How likely is it that I can use simple linear regression to predict?

조회 수: 1(최근 30일)
This is a simple linear fit between height as independent variable and density as dependent variable. I have used curve fitting tool. I want to know if I can trust that I can use simple linear regression. Goodness of fit shows that the model fits very good. The residual plot shows high residuals on the highest and lowest y values, but all the points do still lie near the prediction line. How can I find out if its likely the models is linear or not.
Linear model Poly1: f(x) = p1*x + p2
Coefficients (with 95% confidence bounds):
p1 = -0.0001176 (-0.0001208, -0.0001145)
p2 = 1.255 (1.252, 1.258)
Goodness of fit:
SSE: 4.342e-05
R-square: 0.998
Adjusted R-square: 0.9978
RMSE: 0.001827


John D'Errico
John D'Errico 2018년 10월 14일
편집: John D'Errico 2018년 10월 14일
No real world data truly follows a perfectly linear model. Even where there is an essentially linear domain, there are always limits, where at the ends perhaps, things start to deviate more from linearity. Very likely here this is what you are seeing.
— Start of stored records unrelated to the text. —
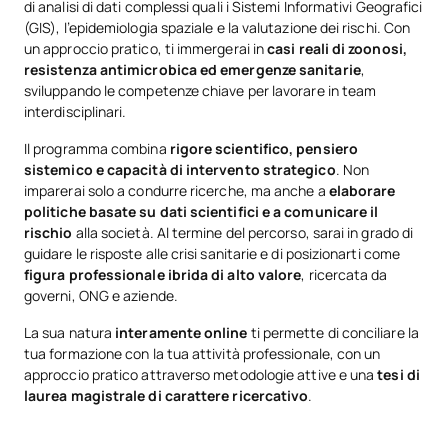
di analisi di dati complessi quali i Sistemi Informativi Geografici
(GIS), l’epidemiologia spaziale e la valutazione dei rischi. Con
un approccio pratico, ti immergerai in
casi reali di zoonosi,
resistenza antimicrobica ed emergenze sanitarie
,
sviluppando le competenze chiave per lavorare in team
interdisciplinari.
Il programma combina
rigore scientifico, pensiero
sistemico e capacità di intervento strategico
. Non
imparerai solo a condurre ricerche, ma anche a
elaborare
politiche basate su dati scientifici e a comunicare il
rischio
alla società. Al termine del percorso, sarai in grado di
guidare le risposte alle crisi sanitarie e di posizionarti come
figura professionale ibrida di alto valore
, ricercata da
governi, ONG e aziende.
La sua natura
interamente online
ti permette di conciliare la
tua formazione con la tua attività professionale, con un
approccio pratico attraverso metodologie attive e una
tesi di
laurea magistrale di carattere ricercativo
.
The patterned residuals suggest to me that your data pushes the limits just a bit. Those larger residuals at each end are sufficient to bias the line just a bit. Or, perhaps, there is just more noise at the ends of the curve. This is also not uncommon behavior, where you have a non-uniform noise variance.
So, yes, your model is very likely approximately linear. Is it perfectly so? Of course not. If I wanted to ask the question "Is it NOT linear", I might next fit a quadratic model. Then look if the quadratic coefficient you obtain has bounds that contain zero. A simple question to ask, so TRY IT! If those confidence bounds allow the possibility that the quadratic coefficient is zero, then I would say that your data is not sufficient to show the model is NOT linear. What you cannot do is use what you have done so far to prove that your data does truly follow a linear model.
However, since we do not have your data, nor have you shown the results of that higher order fit, then all I can do is suggest that you do the test I have suggested.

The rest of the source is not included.